__Task statement__
From the entries below, return only the lines starting at the one that contains "- Größe: 5 feet 7 inches" and ending at the one that contains "US Bürgerrecht für Paul Fr", exactly as they stand.

__Raw data__
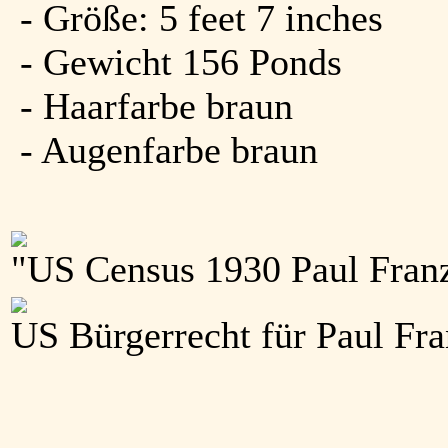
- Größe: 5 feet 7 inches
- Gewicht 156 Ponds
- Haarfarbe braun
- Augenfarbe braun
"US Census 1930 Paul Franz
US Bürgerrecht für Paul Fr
--
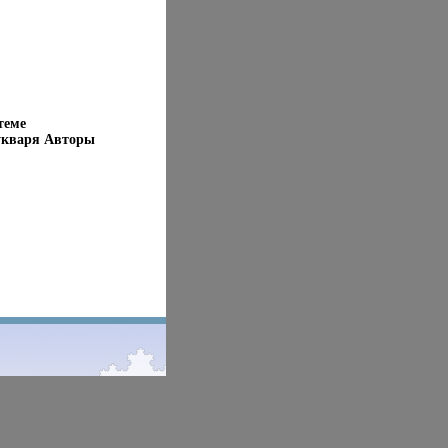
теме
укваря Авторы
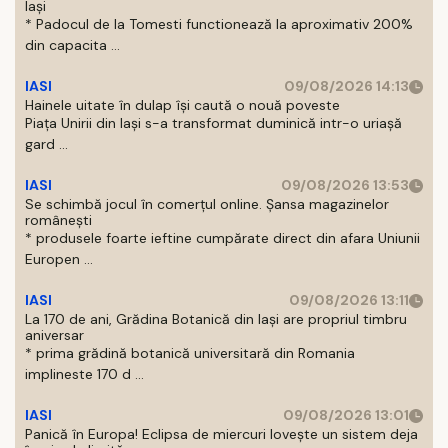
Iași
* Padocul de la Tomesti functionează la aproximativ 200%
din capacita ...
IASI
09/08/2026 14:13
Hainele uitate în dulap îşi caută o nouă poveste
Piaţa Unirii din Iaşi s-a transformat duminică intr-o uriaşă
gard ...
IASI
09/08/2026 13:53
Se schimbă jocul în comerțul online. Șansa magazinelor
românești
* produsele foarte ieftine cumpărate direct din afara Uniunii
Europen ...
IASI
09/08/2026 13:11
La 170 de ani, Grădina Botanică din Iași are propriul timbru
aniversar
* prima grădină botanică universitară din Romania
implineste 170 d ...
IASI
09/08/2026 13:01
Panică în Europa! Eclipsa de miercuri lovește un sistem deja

__Written answer__
- Größe: 5 feet 7 inches
- Gewicht 156 Ponds
- Haarfarbe braun
- Augenfarbe braun
"US Census 1930 Paul Franz
US Bürgerrecht für Paul Fr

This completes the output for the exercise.